Min Gender Rouge2 Score

This test evaluates the model for each gender seperately. The rouge2 score for each gender is calculated and the test passes if the scores are higher than the configured min score.

alias_name: min_gender_rouge2_score

*The underlying gender classifier is a rule based classifier which outputs one of 3 categories: male, female and neutral. *

Config

min_gender_rouge2_score:
    min_score: 0.6

min_gender_rouge2_score:
    min_score:
        male: 0.7
        female: 0.75

min_score (dict or float): Minimum score to pass the test.

Min Gender RougeL Score

This test evaluates the model for each gender seperately. The rougeL score for each gender is calculated and the test passes if the scores are higher than the configured min score.
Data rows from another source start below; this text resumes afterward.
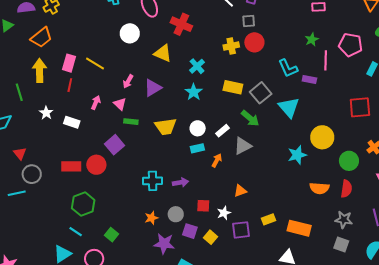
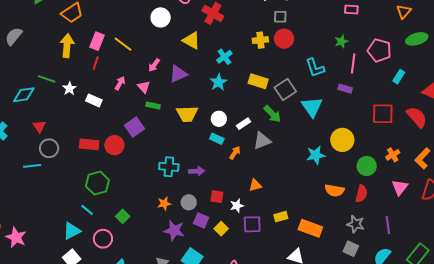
purple rectangle: (309, 79) -> (345, 89), moved
green line: (19, 92) -> (47, 79), moved, turned -60
cyan rectangle: (197, 148) -> (217, 139), turned 32

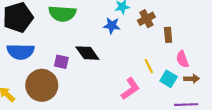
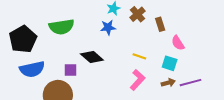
yellow line: (149, 66) -> (139, 56), moved, turned -32
brown arrow: (192, 79) -> (168, 83), moved

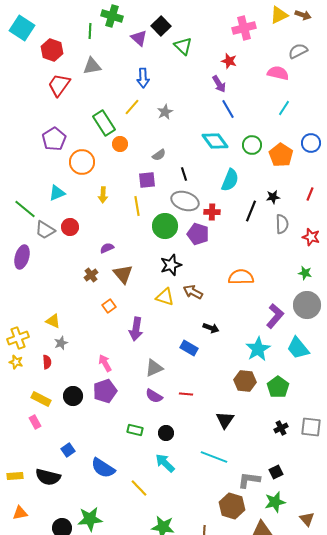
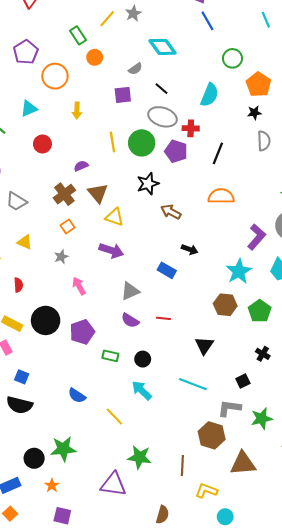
cyan line: (284, 108) -> (266, 20), turned -56
gray star: (165, 112) -> (133, 13), moved
green rectangle: (104, 123) -> (78, 35), size x0.7
cyan diamond: (215, 141) -> (163, 47), moved
orange pentagon: (281, 155) -> (259, 84), moved
black line: (184, 174) -> (161, 89), turned -32
yellow line: (137, 206) -> (112, 142), moved
black line: (251, 211) -> (218, 153), moved
gray trapezoid: (45, 230) -> (16, 201), moved
brown cross: (91, 275) -> (64, 194), size x1.5
yellow triangle: (165, 297) -> (114, 217), moved
orange square: (109, 306) -> (68, 226), moved
purple arrow: (136, 329) -> (111, 250), turned -80
gray star: (61, 343) -> (61, 257), moved
purple pentagon: (105, 391) -> (82, 332), moved
black circle: (73, 396) -> (46, 320), size x1.4
black cross: (281, 428) -> (263, 354), turned -32
blue square: (68, 450) -> (22, 377), moved, turned -32
blue semicircle: (103, 468) -> (77, 396), size x0.7
black square: (276, 472) -> (243, 381), moved
green star: (275, 502) -> (262, 419), moved

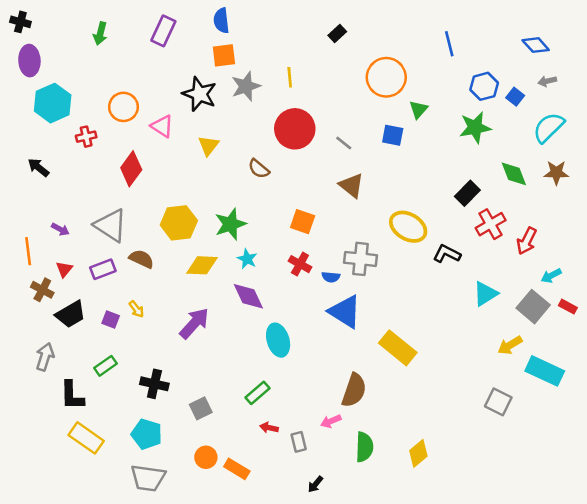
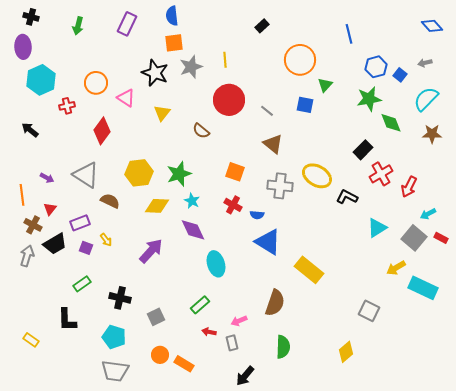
black cross: (20, 22) -> (31, 17), moved
blue diamond: (536, 45) -> (432, 26), moved
green diamond: (514, 174) -> (391, 123), moved
gray cross: (360, 259) -> (280, 186), moved
purple rectangle: (103, 269) -> (80, 223), moved
gray arrow: (45, 357) -> (27, 256), moved
black L-shape: (72, 395) -> (67, 320), moved
gray square: (498, 402) -> (369, 311), moved
pink arrow: (331, 421) -> (239, 321), moved
yellow rectangle: (86, 438) -> (31, 340), moved, size x0.6
yellow diamond: (418, 453) -> (346, 352), moved
black arrow: (315, 484) -> (245, 376), size x1.5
alias_name: min_gender_rougeL_score

*The underlying gender classifier is a rule based classifier which outputs one of 3 categories: male, female and neutral. *

Config

min_gender_rougeL_score:
    min_score: 0.6

min_gender_rougeL_score:
    min_score:
        male: 0.7
        female: 0.75

min_score (dict or float): Minimum score to pass the test.

Min Gender RougeLsum Score

This test evaluates the model for each gender seperately. The rougeLsum score for each gender is calculated and the test passes if the scores are higher than the configured min score.

alias_name: min_gender_rougeLsum_score

*The underlying gender classifier is a rule based classifier which outputs one of 3 categories: male, female and neutral. *

Config

min_gender_rougeLsum_score:
    min_score: 0.6

min_gender_rougeLsum_score:
    min_score:
        male: 0.7
        female: 0.75

min_score (dict or float): Minimum score to pass the test.